Litalien Catherine, Autmizguine Julie, Carli Antoine, Giroux Denis, Lebel Denis, Leclerc Jean-Marie, Théorêt Yves, Gilpin Andrea, Bérubé Sophie
, MD, FRCPC, is with the Rosalind & Morris Goodman Family Pediatric Formulations Centre, the Department of Medical Biology, and the Research Centre of the CHU Sainte-Justine, Montréal, Quebec. She is also with the Department of Pediatrics and the Department of Pharmacology and Physiology, Université de Montréal, Montréal, Quebec.
, MD, FRCPC, MSc, is with the Rosalind & Morris Goodman Family Pediatric Formulations Centre, the Department of Medical Biology, and the Research Centre of the CHU Sainte-Justine, Montréal, Quebec. She is also with the Department of Pediatrics and the Department of Pharmacology and Physiology, Université de Montréal, Montréal, Quebec.
Can J Hosp Pharm. 2020 Fall;73(4):247-256. Epub 2020 Oct 1.
Many medications given to children have no commercially available, age-appropriate formulations. This leads to manipulation of dosage forms designed for adults (compounding), which can result in an increased risk of dosing errors and adverse events, lack of medication adherence because of taste issues, and suboptimal dosing with therapeutic failure.
To determine which drugs required compounding for oral administration to children in a Canadian hospital and, for each compounded drug, to determine whether it was available as licensed oral pediatric formulations in the United States or the European Union.
Drugs requiring compounded liquid formulations for oral administration, dispensed from January 1 to December 31, 2015, at a Canadian university-affiliated tertiary pediatric hospital, and prepared in a quantity exceeding 0.5 L per year, were retrospectively identified. The online drug databases of Health Canada, the US Food and Drug Administration, the European Medicines Agency (EMA), and the UK Medicines and Healthcare Products Regulatory Agency were searched to determine the availability of child-friendly oral formulations for these drugs. The regulatory status in each jurisdiction was also compared. For licensed formulations with potential concerns about excipient safety, EMA guidelines for sorbitol, propylene glycol, ethanol, and sodium benzoate were used to determine pediatric suitability.
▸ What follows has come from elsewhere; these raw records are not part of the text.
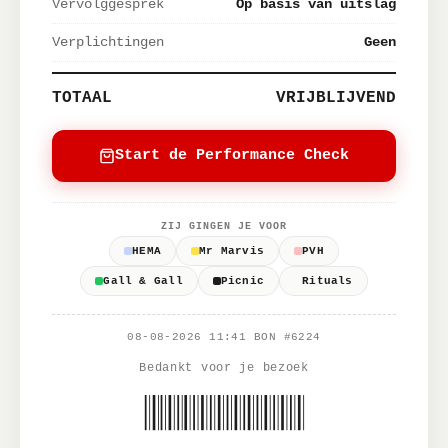
Vervolggesprek
Op basis van uitslag
Verplichtingen
Geen
TOTAAL
VRIJBLIJVEND
Start de Performance Check
ZIJ GINGEN JE VOOR
HEMA
Mr Marvis
PVH
Gall & Gall
Picnic
Rituals
08-08-2026 11:41 BON #6224
Bedankt voor je bezoek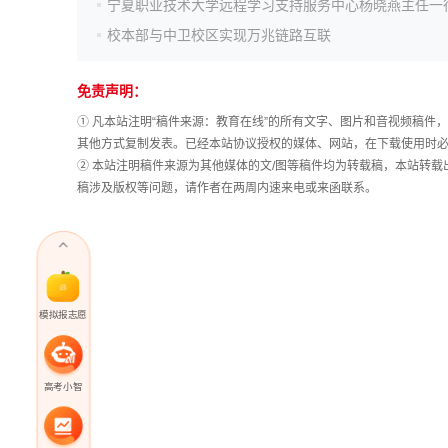
校本部与中卫校区实现万兆链路互联
免责声明：
① 凡本站注明“稿件来源：教育在线”的所有文字、图片和音视频稿
其他方式复制发表。已经本站协议授权的媒体、网站，在下载使用时必
② 本站注明稿件来源为其他媒体的文/图等稿件均为转载稿，本站转
稿涉及版权等问题，请作者在两周内速来电或来函联系。
模拟报志愿
高考小智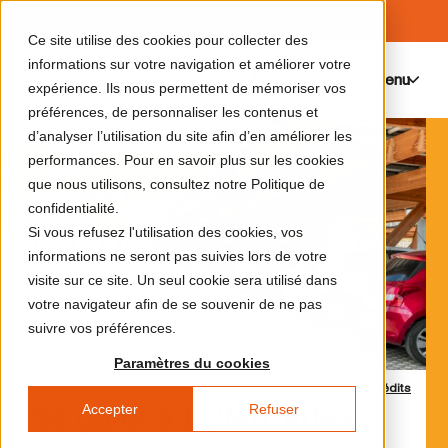
Ce site utilise des cookies pour collecter des
informations sur votre navigation et améliorer votre
Menu
0
expérience. Ils nous permettent de mémoriser vos
préférences, de personnaliser les contenus et
d’analyser l’utilisation du site afin d’en améliorer les
performances. Pour en savoir plus sur les cookies
que nous utilisons, consultez notre Politique de
confidentialité.
Si vous refusez l'utilisation des cookies, vos
informations ne seront pas suivies lors de votre
visite sur ce site. Un seul cookie sera utilisé dans
votre navigateur afin de se souvenir de ne pas
suivre vos préférences.
Paramètres du cookies
Crédits
Accepter
Refuser
Se garer à LUMA Arles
Of the 56 compounded drugs investigated, 27 (48%) had a suitable commercialized child-friendly formulation available outside Canada. Overall, these drugs had been on the Canadian market for a median of 35 years, and almost half (27 [48%]) had a pediatric indication in Canada.
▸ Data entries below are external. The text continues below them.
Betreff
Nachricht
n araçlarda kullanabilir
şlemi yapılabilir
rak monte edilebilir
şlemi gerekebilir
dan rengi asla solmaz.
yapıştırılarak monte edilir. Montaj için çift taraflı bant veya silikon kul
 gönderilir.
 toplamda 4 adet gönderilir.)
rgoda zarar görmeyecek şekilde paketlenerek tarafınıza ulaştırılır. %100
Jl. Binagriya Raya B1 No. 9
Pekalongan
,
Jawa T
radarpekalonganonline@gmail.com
Canada is lagging behind the United States and the European Union in ensuring availability of and access to suitable pediatric formulations. Potential explanations for this gap include small market size, regulatory uncertainties, and reimbursement shortcomings. Steps must be taken to implement pediatric-sensitive regulations and incentives, as well as reimbursement policies, to address these unmet needs.
许多给儿童使用的药物没有适合其年龄的市售剂型。这导致了对成人剂型进行调配(配制),这可能会增加用药错误和不良事件的风险,因口味问题导致用药依从性差,以及剂量不足导致治疗失败。
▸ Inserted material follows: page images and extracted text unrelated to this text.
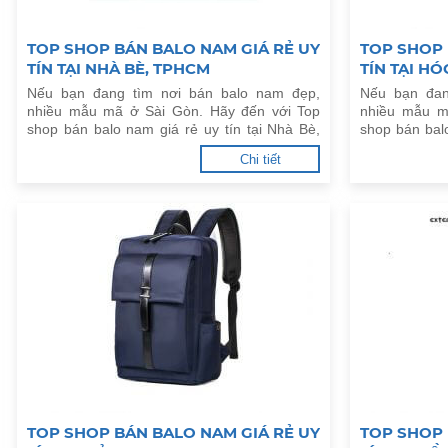
TOP SHOP BÁN BALO NAM GIÁ RẺ UY
TOP SHOP 
TÍN TẠI NHÀ BÈ, TPHCM
TÍN TẠI H
Nếu bạn đang tìm nơi bán balo nam đẹp,
Nếu bạn đan
nhiều mẫu mã ở Sài Gòn. Hãy đến với Top
nhiều mẫu m
shop bán balo nam giá rẻ uy tín tại Nhà Bè,
shop bán balo
TPHCM dưới đây.
TPHCM dưới 
Chi tiết
TOP SHOP BÁN BALO NAM GIÁ RẺ UY
TOP SHOP 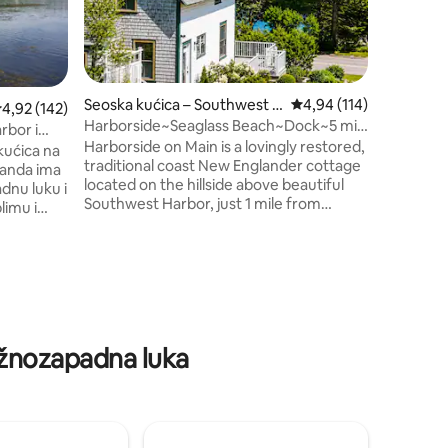
kućne lju
park Acad
"the quie
od South
do Bar Ha
Seoska kućica – Southwest H
Prosječna ocjena: 4,94/
4,94 (114)
rosječna ocjena: 4,92/5, recenzija: 142
4,92 (142)
pristup p
arbor
Harborside~Seaglass Beach~Dock~5 min
Maksimaln
rbor i
do Acadie
Harborside on Main is a lovingly restored,
prostor z
kućica na
traditional coast New Englander cottage
prilikom 
landa ima
located on the hillside above beautiful
Zabranje
dnu luku i
Southwest Harbor, just 1 mile from
limu i
Quietside Acadia's best oceanfront
aze iz
hiking trails. Nekoliko koraka od
pod palube
pomorskog naselja SW Harbor s
i
poluprivatnim pristupom oceanu, plažom
ni su samo
s morskim staklom, pristaništem,
pristupnih
ognjištem i na kratkoj šetnji od svih
dia
sadržaja u naselju: pristaništa, lokalnih
ar Bar
Južnozapadna luka
barova, restorana s živom glazbom na
žnje.
otvorenom s pogledom na marinu i
e ili
privatnog čartera na drvenoj jedrilici
.
Friendship.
确定加拿大一家医院中哪些药物需要为儿童口服进行调配,并且对于每种调配药物,确定其在美国或欧盟是否有经许可的口服儿科剂型。
回顾性确定2015年1月1日至12月31日在加拿大一所大学附属三级儿科医院调配分发的、用于口服的需要配制液体制剂且每年配制量超过0.5升的药物。检索加拿大卫生部、美国食品药品监督管理局、欧洲药品管理局(EMA)和英国药品与保健品监管局的在线药物数据库,以确定这些药物是否有适合儿童的口服剂型。还比较了每个司法管辖区的监管状况。对于对辅料安全性有潜在担忧的许可剂型,使用EMA关于山梨醇、丙二醇、乙醇和苯甲酸钠的指南来确定儿科适用性。
在调查的56种调配药物中,27种(48%)在加拿大境外有合适的商业化儿童友好剂型。总体而言,这些药物在加拿大市场上的中位时间为35年,近一半(27种[48%])在加拿大有儿科适应症。
加拿大在确保合适的儿科剂型的可及性方面落后于美国和欧盟。造成这一差距的潜在原因包括市场规模小、监管不确定性和报销缺陷。必须采取措施实施对儿科敏感的法规和激励措施以及报销政策,以满足这些未满足的需求。